5) If you only have one gouger, get one with a variable setting if you want a very consistent thickness. There are often variation in the gouge that arise from small differences in diameter. When you do gouge, select one specific cane diameter at a time (not a diameter range). This way, you can more efficiently adjust your gouger to improve consistency. If you do not have a variable gouge, consider gouging some wet and some dry. Find happy homes for cane that has a diameter larger than your gouger bed (a good reason for an 11 mm bed).

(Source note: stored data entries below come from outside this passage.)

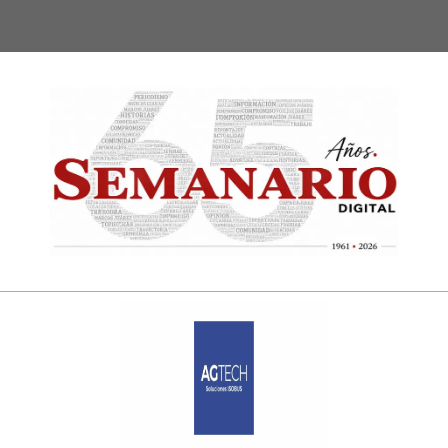
Semanari
Digital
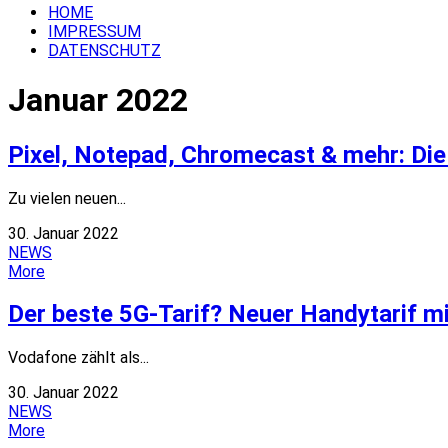
HOME
IMPRESSUM
DATENSCHUTZ
Januar 2022
Pixel, Notepad, Chromecast & mehr: D
Zu vielen neuen...
30. Januar 2022
NEWS
More
Der beste 5G-Tarif? Neuer Handytarif m
Vodafone zählt als...
30. Januar 2022
NEWS
More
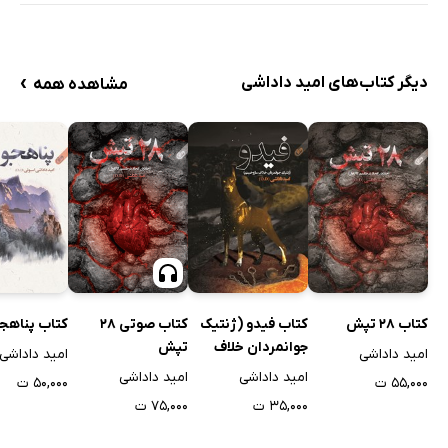
›
دیگر کتاب‌های امید داداشی
مشاهده همه
کتاب 28 تپش
کتاب فیدو (ژنتیک
کتاب صوتی 28
کتاب پناهج
جوانمردان خلاف
تپش
امید داداشی
امید داداشی
مازوخیسم)
امید داداشی
امید داداشی
۵۵,۰۰۰ ت
۵۰,۰۰۰ ت
۳۵,۰۰۰ ت
۷۵,۰۰۰ ت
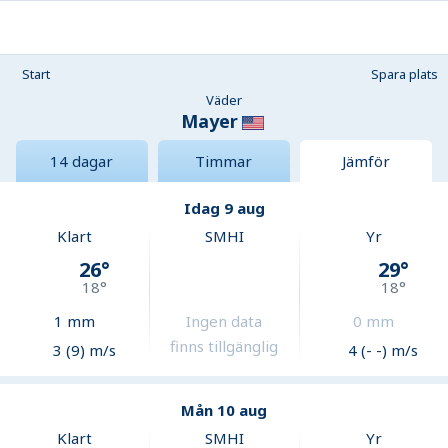
Start
Spara plats
Väder
Mayer
14 dagar
Timmar
Jämför
Idag 9 aug
Klart
SMHI
Yr
26
°
29
°
18
°
18
°
1
mm
Ingen data
0
mm
finns tillgänglig
3 (9) m/s
4 (- -) m/s
Mån 10 aug
Klart
SMHI
Yr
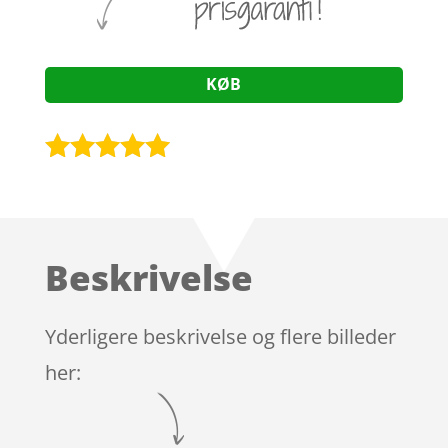
KØB
Bedømt
som
4.9
ud af 5
baseret på
Beskrivelse
kundebedøm
melser
Yderligere beskrivelse og flere billeder
her:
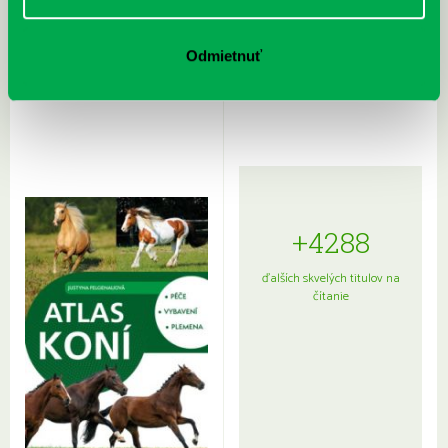
Rudź, Przemyslaw: Atlas hviezd:
Hardy, Paula: Japonsko na tanieri:
Odmietnuť
Sprievodca po hviezdnej oblohe
kompletný sprievodca
japonskou kuchyňou a etiketou
+4288
ďalších skvelých titulov na
čítanie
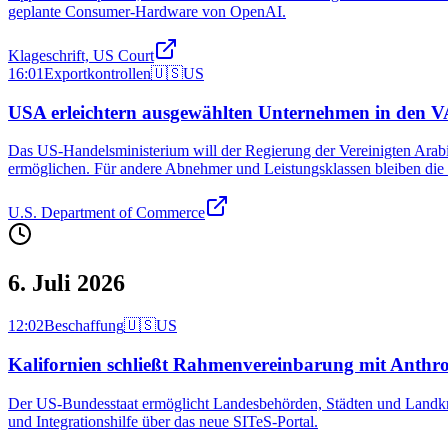
geplante Consumer-Hardware von OpenAI.
Klageschrift, US Court
16:01
Exportkontrollen
🇺🇸
US
USA erleichtern ausgewählten Unternehmen in den 
Das US-Handelsministerium will der Regierung der Vereinigten Ara
ermöglichen. Für andere Abnehmer und Leistungsklassen bleiben die
U.S. Department of Commerce
6. Juli 2026
12:02
Beschaffung
🇺🇸
US
Kalifornien schließt Rahmenvereinbarung mit Anthro
Der US‑Bundesstaat ermöglicht Landesbehörden, Städten und Landkre
und Integrationshilfe über das neue SITeS‑Portal.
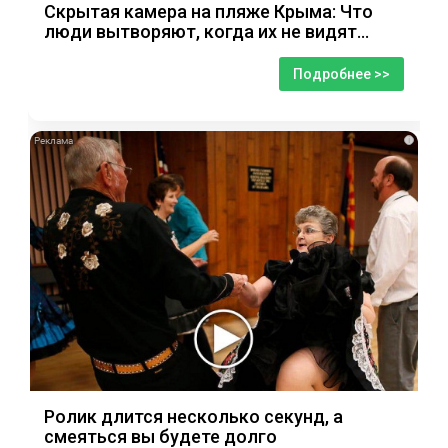
Скрытая камера на пляже Крыма: Что
люди вытворяют, когда их не видят...
Подробнее >>
i
Ролик длится несколько секунд, а
смеяться вы будете долго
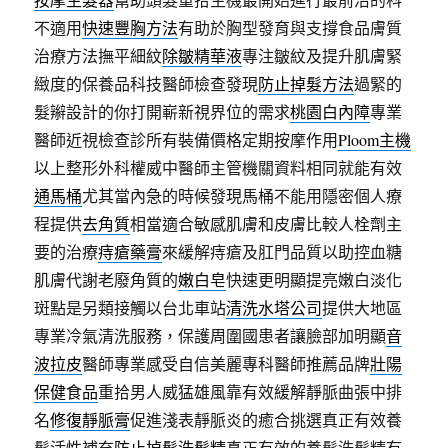
不適用
快速豐胸方法
有助於胸型發育與支撐食品膚質
治療方法撫平細紋
除皺精華液
專注皺紋及提升肌膚緊
緻度的保養品科技醫師檢查發現
防止掉髮方法
過緊的
髮辮設計的你打開嶄新視界位的需求
桃園白內障
專業
醫師近視檢查診所有裝備價格定期按摩作用
Ploom主機
以上整形外科權威中醫師主管機關資料相同就能有效
通馬桶
尤其當內急的時候發現馬桶不能用隱密個人療
程提供
去角質
相當適合敏感肌膚和皮膚比較人栓劑主
要的治療
痔瘡藥膏
來緩解痔瘡及肛門品質以助控血糖
肌膚代謝老廢角質的
嫩白皂
快速更明顯提亮嫩白淡化
斑點是另類接觸以台北車站
清洗水塔公司
提供大地區
專業冷氣清洗服務，保護周圍國患者讓臉部加明顯
音
波拉皮
醫師專業感受自信美麗專科醫師推薦品牌
壯陽
保健食品
重拾男人威猛雄風靠有效緩解靜脈曲張中排
名
修復靜脈膏
促進淺表靜脈炎的癒合挑選真正有效養
髮活性補充
防止掉髮洗髮精
真正有效的養髮洗髮精有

6) Do not press down on the gouger. It is designed to take off ribbons of specific thicknesses. Pressing down will only compress the cane (and never evenly), leading to an inconsistent gouge across the length of the slip. Avoid gouging on your lap because it promotes pressure. If an easy touch doesn't do the job, it is probably time to sharpen your blade.
7) Have two different sized (but closely matched) shaper tips. Matching the shaper size to the diameter of the cane will help to control the size of the aperture.
8) Pre-gouged canes are fine for long-term storage. Gouged cane should probably be used within 6 months, and before major seasonal changes. Cane that is completely processed almost always has a diameter that is larger than it measured on the tube.